Court jails Kosovo Serb politician
January 22, 2016Judges from the European Rule of Law Mission (EULEX) in Kosovo found Oliver Ivanovic guilty of war crimes against ethnic Albanians, a ruling that was slammed by Belgrade.
Ivanovic, considered by some to be a moderate Kosovo Serb politician, has denied the charges, claiming they were politically-motivated. Four Kosovo Serbs who were charged with him were acquitted.
However, judges said they believed Ivanovic was a member of a paramilitary group that had chased ethnic Albanians from the Serb-controlled part of the northern town of Mitrovica. It said men had been separated from women and children and that some of them had been killed.
"Oliver Ivanovic was aware of the operation of expelling and killing civilian ethnic Albanians." He wore a blue uniform and was armed," Judge Roxana Comsa, from Romania, said.
"On that day he willingly complied with the plan, knowing that it would result in the killings," Comsa told the court in Mitrovica. "Victims were taken in front of their families and later were executed."
'No lawyer could have changed it'
Serbia's responded to the ruling with condemnation, decrying it a political move aimed at humiliating the country. The head of Serbia's Kosovo office Marko Djuric told Serbian state media RTS that Belgrade was seeking a "measured response."
However, he cast doubt on whether Serbia would continue talks with Kosovo about the normalization of relations which have again become frosty.
"There is no lawyer that could have changed the political determination to humiliate and punish the whole of Serbia."
"This is a red line where we wonder whether to continue and how," he said. The talks were due to resume in Brussels on January 27.
Albanians, who are a 90 percent majority in Kosovo, launched an insurgency against rule from Belgrade in 1998, with fighting becoming an all-out war in the subsequent year.
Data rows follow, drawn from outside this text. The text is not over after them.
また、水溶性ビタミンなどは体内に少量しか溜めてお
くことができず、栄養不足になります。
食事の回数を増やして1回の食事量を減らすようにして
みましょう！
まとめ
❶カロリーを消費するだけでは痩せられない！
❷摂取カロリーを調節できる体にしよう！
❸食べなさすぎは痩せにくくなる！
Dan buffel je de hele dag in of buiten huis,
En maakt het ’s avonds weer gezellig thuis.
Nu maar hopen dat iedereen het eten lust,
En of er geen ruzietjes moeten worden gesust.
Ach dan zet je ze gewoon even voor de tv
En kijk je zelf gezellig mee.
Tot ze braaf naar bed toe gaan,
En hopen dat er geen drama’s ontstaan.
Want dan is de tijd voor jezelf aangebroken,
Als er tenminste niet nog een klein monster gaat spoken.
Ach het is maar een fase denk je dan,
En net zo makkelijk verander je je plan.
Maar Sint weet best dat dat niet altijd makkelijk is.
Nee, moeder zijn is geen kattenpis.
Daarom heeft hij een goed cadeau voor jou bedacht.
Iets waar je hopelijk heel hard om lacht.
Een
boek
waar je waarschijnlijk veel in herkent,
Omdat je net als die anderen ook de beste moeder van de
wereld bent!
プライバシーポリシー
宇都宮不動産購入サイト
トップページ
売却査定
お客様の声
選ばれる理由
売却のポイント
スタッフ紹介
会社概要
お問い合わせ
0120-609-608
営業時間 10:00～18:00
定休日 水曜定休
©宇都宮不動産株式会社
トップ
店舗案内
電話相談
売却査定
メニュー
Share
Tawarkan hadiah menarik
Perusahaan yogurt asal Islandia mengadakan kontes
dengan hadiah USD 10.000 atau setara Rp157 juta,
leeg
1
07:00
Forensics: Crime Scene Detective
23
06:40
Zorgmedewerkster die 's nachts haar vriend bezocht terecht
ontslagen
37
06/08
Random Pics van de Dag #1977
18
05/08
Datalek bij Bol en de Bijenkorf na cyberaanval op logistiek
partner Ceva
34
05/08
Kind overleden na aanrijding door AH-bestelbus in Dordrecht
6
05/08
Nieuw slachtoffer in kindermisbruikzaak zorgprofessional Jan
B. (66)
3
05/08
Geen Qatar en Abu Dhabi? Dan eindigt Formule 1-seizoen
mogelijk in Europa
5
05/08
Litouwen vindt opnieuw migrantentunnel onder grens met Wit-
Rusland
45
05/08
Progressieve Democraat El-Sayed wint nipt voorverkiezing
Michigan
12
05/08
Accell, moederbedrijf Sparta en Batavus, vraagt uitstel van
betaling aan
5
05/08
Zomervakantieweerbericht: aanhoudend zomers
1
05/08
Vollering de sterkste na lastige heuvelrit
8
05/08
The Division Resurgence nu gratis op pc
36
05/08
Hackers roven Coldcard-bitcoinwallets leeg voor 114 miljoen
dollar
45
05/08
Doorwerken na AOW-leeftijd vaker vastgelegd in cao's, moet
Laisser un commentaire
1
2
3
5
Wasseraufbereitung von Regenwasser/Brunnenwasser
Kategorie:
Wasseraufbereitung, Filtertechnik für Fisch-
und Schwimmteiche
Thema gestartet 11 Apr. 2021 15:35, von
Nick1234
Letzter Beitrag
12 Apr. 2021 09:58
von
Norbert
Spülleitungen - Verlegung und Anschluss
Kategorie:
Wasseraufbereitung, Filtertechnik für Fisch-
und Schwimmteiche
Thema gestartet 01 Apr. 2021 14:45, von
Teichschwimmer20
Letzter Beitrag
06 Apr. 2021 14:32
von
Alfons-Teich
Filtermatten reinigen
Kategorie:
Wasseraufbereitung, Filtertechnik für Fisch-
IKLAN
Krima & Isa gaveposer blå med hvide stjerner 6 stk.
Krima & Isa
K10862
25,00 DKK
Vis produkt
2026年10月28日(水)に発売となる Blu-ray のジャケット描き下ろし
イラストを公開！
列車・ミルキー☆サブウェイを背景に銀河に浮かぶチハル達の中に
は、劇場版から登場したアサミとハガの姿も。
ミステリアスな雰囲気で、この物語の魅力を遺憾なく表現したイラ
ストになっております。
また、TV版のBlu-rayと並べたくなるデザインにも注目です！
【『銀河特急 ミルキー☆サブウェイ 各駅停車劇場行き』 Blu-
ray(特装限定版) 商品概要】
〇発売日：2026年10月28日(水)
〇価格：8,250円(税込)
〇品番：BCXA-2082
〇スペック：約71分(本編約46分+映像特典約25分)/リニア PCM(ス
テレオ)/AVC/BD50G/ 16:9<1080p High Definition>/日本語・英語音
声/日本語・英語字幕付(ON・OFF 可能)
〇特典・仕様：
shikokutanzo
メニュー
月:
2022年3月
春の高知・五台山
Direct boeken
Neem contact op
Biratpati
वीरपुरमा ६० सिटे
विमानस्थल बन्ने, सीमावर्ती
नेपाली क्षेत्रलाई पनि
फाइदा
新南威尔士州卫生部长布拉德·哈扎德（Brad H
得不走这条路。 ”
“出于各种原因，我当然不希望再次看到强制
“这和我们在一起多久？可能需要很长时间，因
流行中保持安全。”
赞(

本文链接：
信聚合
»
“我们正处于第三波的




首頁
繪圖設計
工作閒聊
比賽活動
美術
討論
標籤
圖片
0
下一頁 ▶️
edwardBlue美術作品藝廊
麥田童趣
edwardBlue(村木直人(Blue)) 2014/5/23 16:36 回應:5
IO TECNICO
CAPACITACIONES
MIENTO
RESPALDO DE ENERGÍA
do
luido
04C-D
Kosovo broke from Serbian rule after NATO bombed Serbia to halt killings and expulsions of Albanians from the territory.
Kosovo is hoping to join the European Union at some point in the future, and it has been in negotiations with Brussels since 2013. Its independence has still not been recognized by Serbia, or five of the 28 EU member states.Serbia also aspires to EU membership and both countries would both be required to normalize relations before being considered to progress to accession.